Additional context StorageClass configuration

apiVersion: storage.k8s.io/v1
kind: StorageClass
metadata:
  name: netapp-nfs3-aggr01
  uid: d3c895fe-7ebf-4cfd-a89e-6f32430a4cca
  resourceVersion: '594498'
  creationTimestamp: '2022-11-03T12:17:09Z'
  annotations:
    storageclass.kubernetes.io/is-default-class: 'true'
  managedFields:
    - manager: HashiCorp
      operation: Update
      apiVersion: storage.k8s.io/v1
      time: '2022-11-03T12:17:09Z'
      fieldsType: FieldsV1
      fieldsV1:
        f:allowVolumeExpansion: {}
        f:metadata:
          f:annotations:
            .: {}
            f:storageclass.kubernetes.io/is-default-class: {}
        f:parameters:
          .: {}
          f:backendType: {}
          f:fsType: {}
          f:media: {}
          f:provisioningType: {}
          f:snapshots: {}
          f:storagePools: {}
        f:provisioner: {}
        f:reclaimPolicy: {}
        f:volumeBindingMode: {}
  selfLink: /apis/storage.k8s.io/v1/storageclasses/netapp-nfs3-aggr01
provisioner: csi.trident.netapp.io
parameters:
  backendType: ontap-nas
  fsType: xfs
  media: ssd
  provisioningType: thin
  snapshots: 'true'
  storagePools: netapp-nfs3-aggr01:aggr01_n01_SSD
reclaimPolicy: Delete
allowVolumeExpansion: true
volumeBindingMode: Immediate
bert-jan commented 6 months ago

Are you able to create the volumesnapshot manually via k8s and not using velero? We're using a similar setup and it works (for the most part) fine with trident 23.10.
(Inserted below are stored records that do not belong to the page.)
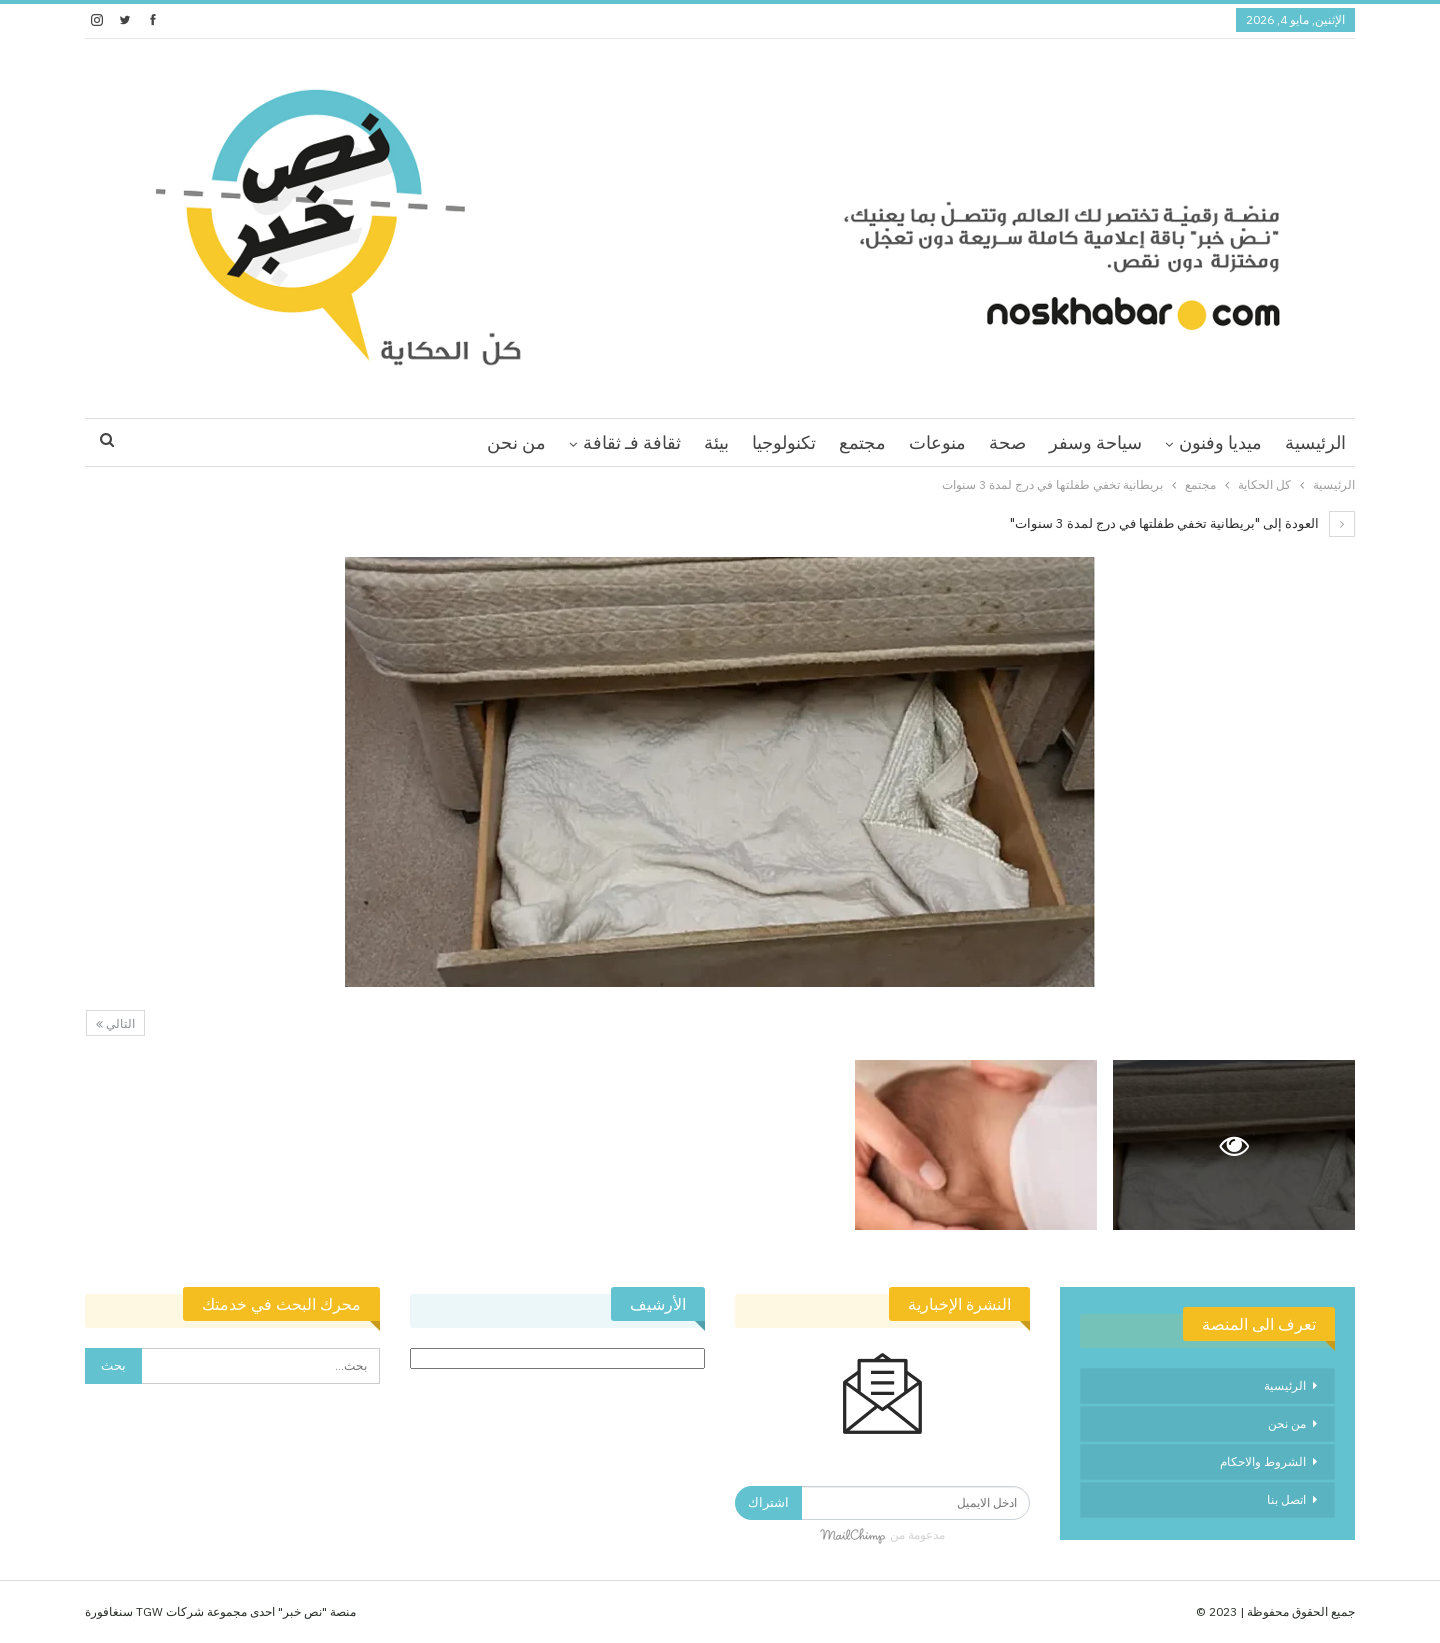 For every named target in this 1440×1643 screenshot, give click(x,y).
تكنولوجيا (784, 442)
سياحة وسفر (1095, 442)
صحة (1007, 442)
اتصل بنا (1286, 1499)
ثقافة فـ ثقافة (632, 442)
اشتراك (768, 1502)
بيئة (716, 442)
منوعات (937, 442)
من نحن (516, 442)
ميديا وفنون (1220, 442)
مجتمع (862, 442)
VolumeSnapshotClass: apiVersion: snapshot.storage.k8s.io/v1 kind: VolumeSnapshotClass metadata: name: trident-vsclass driver: csi.trident.netapp.io deletionPolicy: Delete

Are the pods running? kubectl get pods -n kube-system | grep snapshot-controller

Snapshot resource: apiVersion: snapshot.storage.k8s.io/v1 kind: VolumeSnapshot metadata: name: test-csi-volume-snapshot namespace: your-namespace spec: volumeSnapshotClassName: trident-vsclass #change it with your volume snapshot class name source: persistentVolumeClaimName: target-pvc-name # change it with target pvc name

Check for snapshots kubectl get volumesnapshot # or vs kubectl get volumesnapshotcontent # or vsc

praveene12 commented 6 months ago

@davidmkrtchian Please confirm if you are able to create volumesnapshot manually via k8s and not using valero. Could you share the status of trident pods ? kubectl get pods -n trident

Could you share the status -

kubectl get pvc
kubectl get volumesnapshot 
kubectl get volumesnapshotcontent

The readytouse flag for volumesnapshot must be great.

Could you share the definitions used for backend, pvc, volumesnapshot and volumesnapshotclass.

This should help us investigate the issue better and try to reproduce the issue in our lab.

vasum0406 commented 1 month ago

@davidmkrtchian do appreciate if you respond to this thread for Trident team to investigate further.